Data

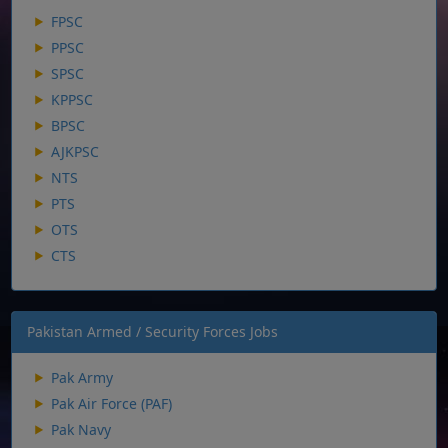
FPSC
PPSC
SPSC
KPPSC
BPSC
AJKPSC
NTS
PTS
OTS
CTS
Pakistan Armed / Security Forces Jobs
Pak Army
Pak Air Force (PAF)
Pak Navy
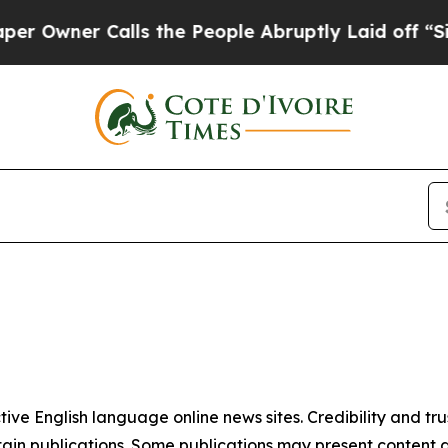
Owner Calls the People Abruptly Laid off “Simp
tive English language online news sites. Credibility and 
in publications. Some publications may present content as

Work to complete
When you reach the line that contains "Pak Air Force (PAF)", start copying the listing word for word and stop only after its last line, without any pictures.

Result below
Pak Air Force (PAF)
Pak Navy
Owner Calls the People Abruptly Laid off “Simp
tive English language online news sites. Credibility and 
in publications. Some publications may present content as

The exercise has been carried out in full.